Saturday, December 24, 2016

Book Review: Stung by Bethany Wiggins

Image (c) Walker Childrens
Stung (Stung #1) by Bethany Wiggins
Release Date: April 2nd, 2013
Book Format: Library Book
Rating: Three stars
There is no cure for being stung.

Fiona doesn’t remember going to sleep. But when she awakens, her world no longer exists. Her house is abandoned and broken. Her neighborhood is barren and dead. And there is a tattoo on her right hand. A tattoo Fiona doesn’t remember getting…but somehow she must conceal at any cost. Because humanity has been divided.

Those bearing the tattoo have turned into mindless, violent beasts that roam the streets and sewers, preying upon the unbranded, while a select few live protected inside a fortresslike wall, their lives devoted to rebuilding society and killing all who bear the mark.

And Fiona has awoken branded, on the wrong side of the wall, and…normal.

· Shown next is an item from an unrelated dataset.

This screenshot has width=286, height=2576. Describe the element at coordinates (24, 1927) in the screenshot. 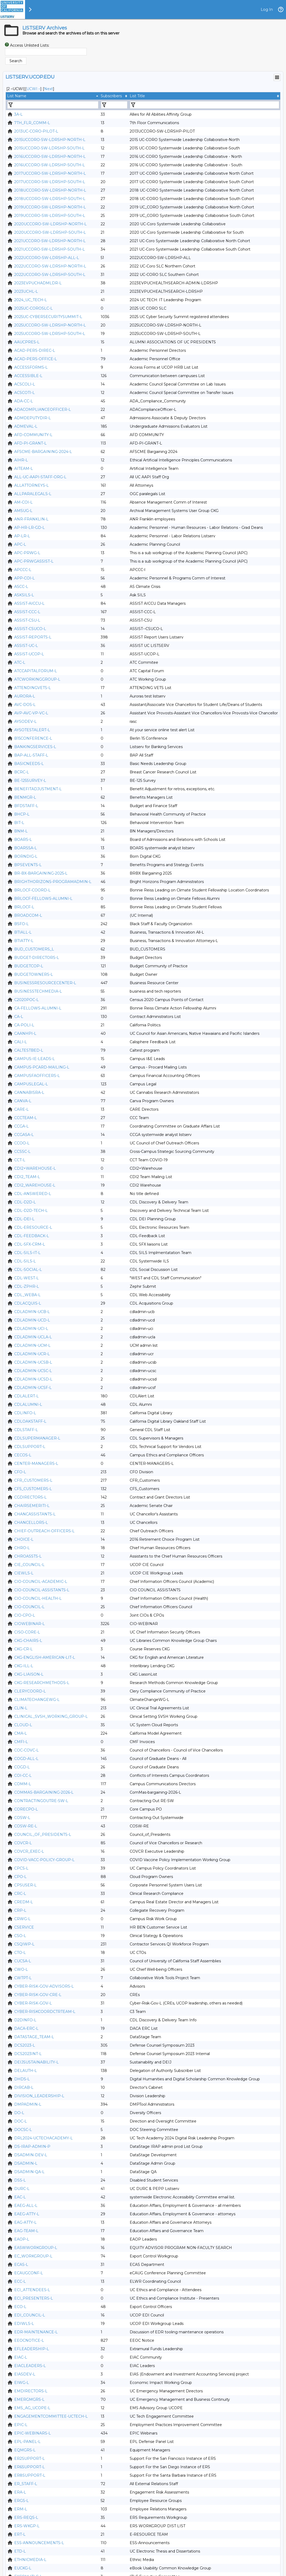 I see `CSERVICE` at that location.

From the author of Shifting comes this remarkable reimagining of Sleeping Beauty, where the sting of a bee, rather than the prick of a needle, can destroy the world.

You wake up from your bed, just like any other day. You still wake up from your same bed in your same room. But, when you look around, things are clearly different from what you remembered them to be. For instance, now it looked like a tornado took over your room. Not just your room, though- but your whole house. None of your family is here. Neither is your brother. All of it is strange- until something attacks you. When you toss them back, you realize it's the one person you never had expected to see attack you: Your brother. And he's more than determined to get you. He dons a tattoo on his wrist- the same tattoo you wear on your arm that you don't quite recall getting.

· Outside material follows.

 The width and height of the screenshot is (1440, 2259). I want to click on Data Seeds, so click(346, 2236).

You don't remember a thing at all, in fact, other than you fell asleep right in that spot in your room. Nothing makes sense anymore. All you knows is that no one must know that you have that tattoo. Somehow, you know it's something bad.

This is what Fiona wakes up to, with the realization that life had changed before she even had a chance to experience it. A good chunk of her life has disappeared and now she has to learn how to survive in a world that changed without her- and the new rules that she has to learn to abide to.

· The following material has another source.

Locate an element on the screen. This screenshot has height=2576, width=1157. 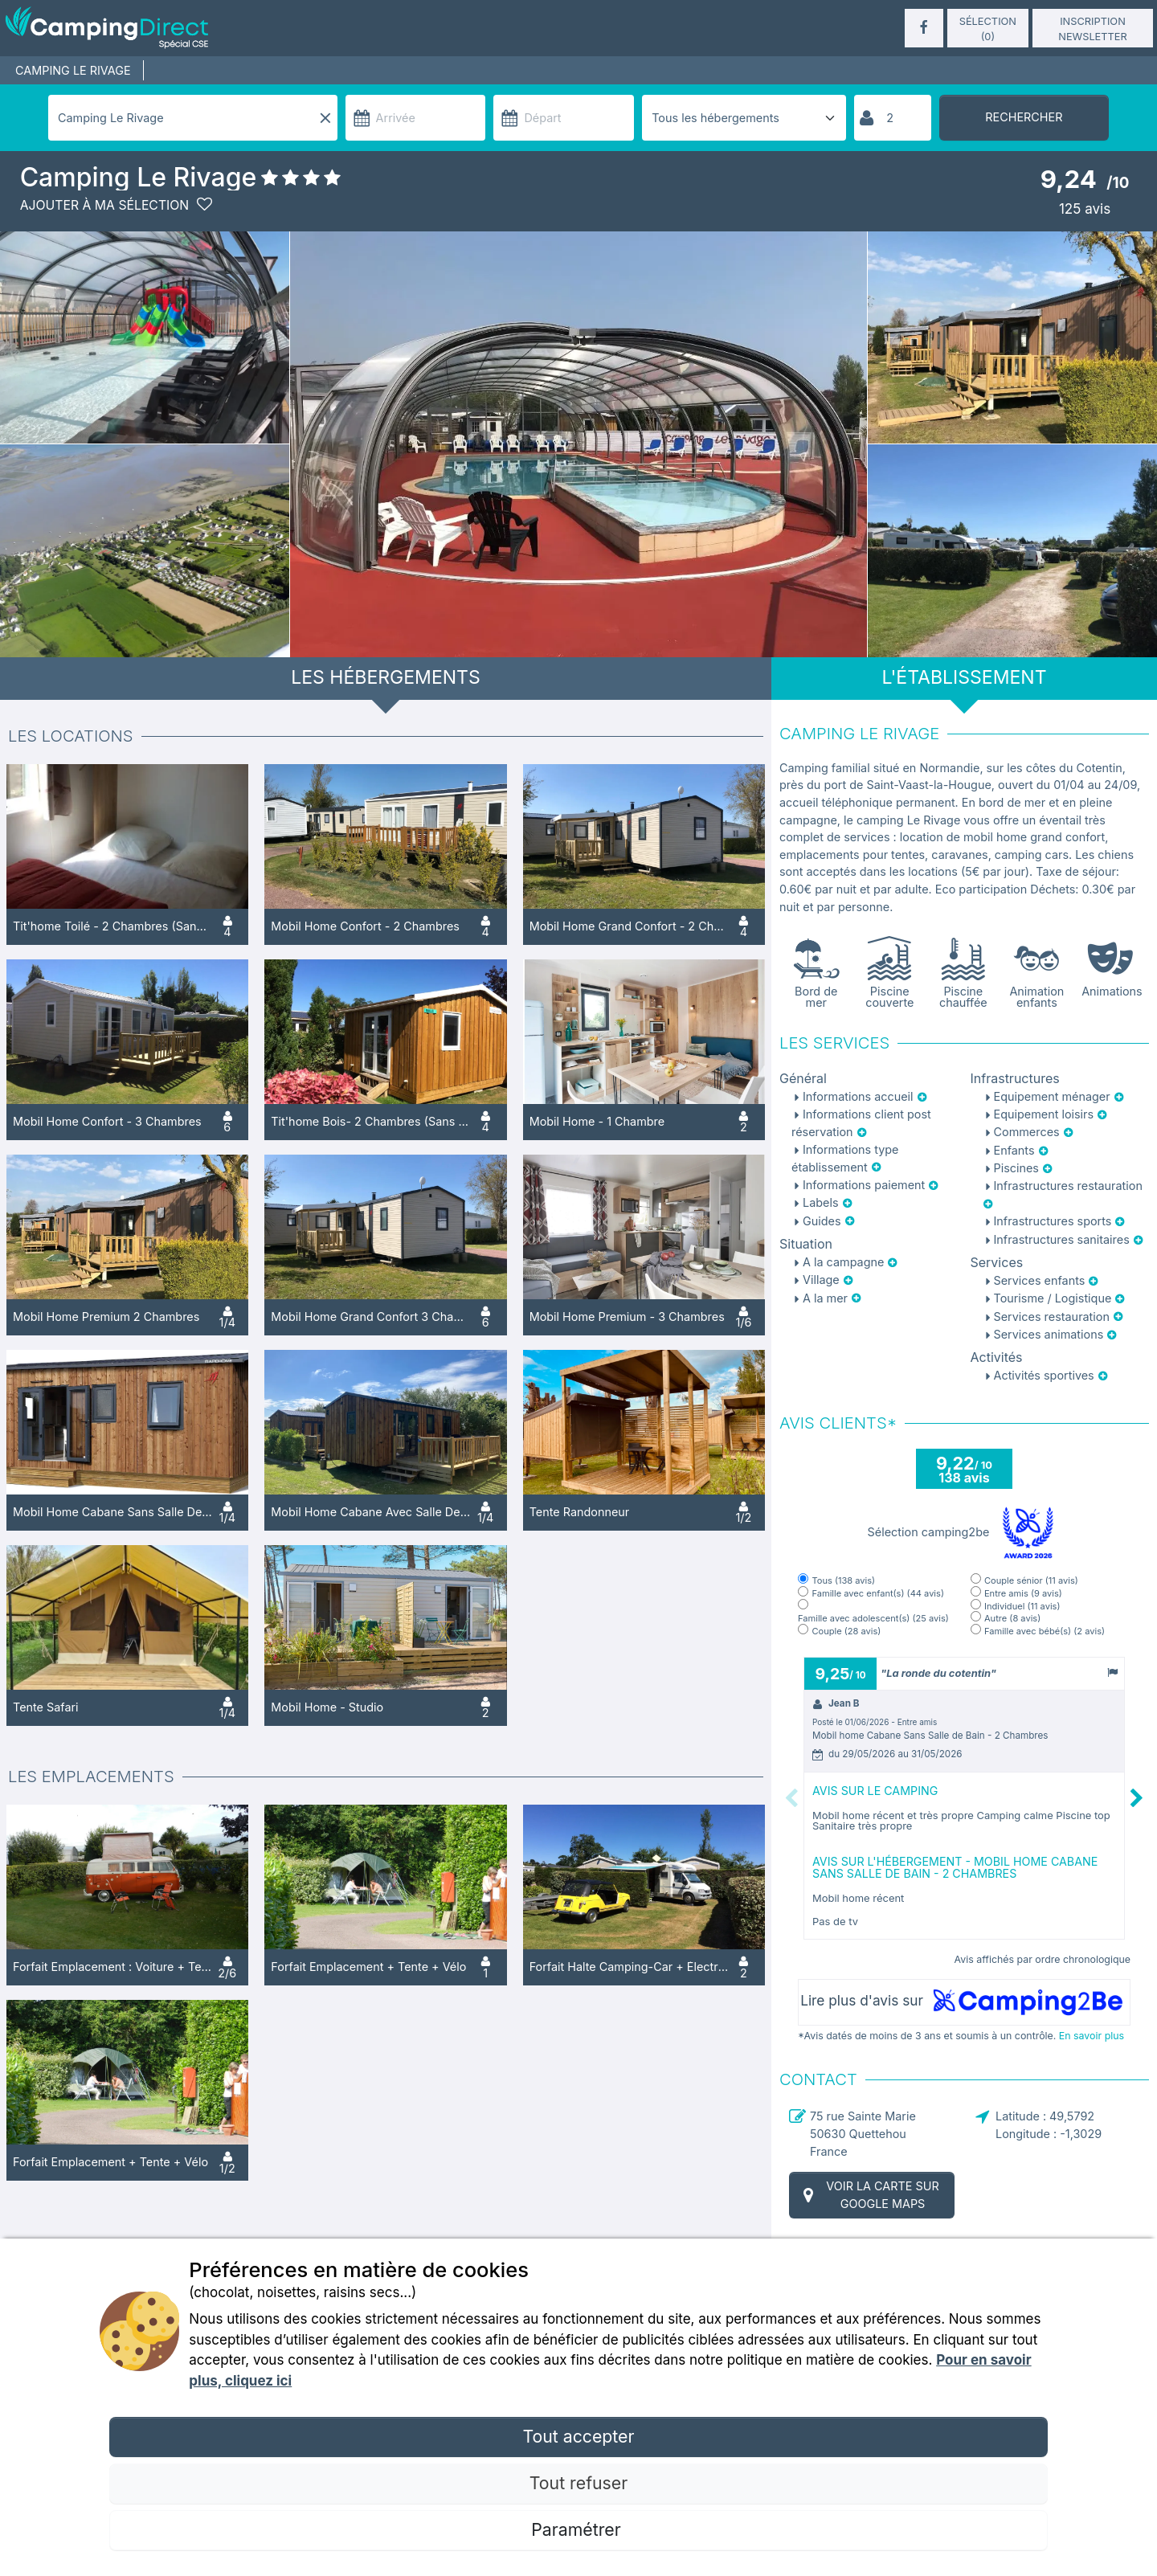 Couple is located at coordinates (846, 1631).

But slowly, the past is unraveled as she runs around to keep herself safe: she finds people she thought she lost a long time ago and the cause that started the monsters that now infest her home.

This was a very fast paced book and rarely does anything remain still for too long. Fiona doesn't stay in one place for even a day before she finds herself on the run. Nothing is safe, she learns, and she'll never be safe as long as the tattoo on her hand remains there to show how much of a danger she can be one day.

I won't say much about the end, but the end left me with a bit of a disappointed taste in my mouth. With everything that happened with Fiona, I was expecting something more. Overall, though, it is a good read and it's good for those who love dystopian books. I'm not planning on letting the end deter me from reading the sequel- especially since I'm curious about what's going to happen now.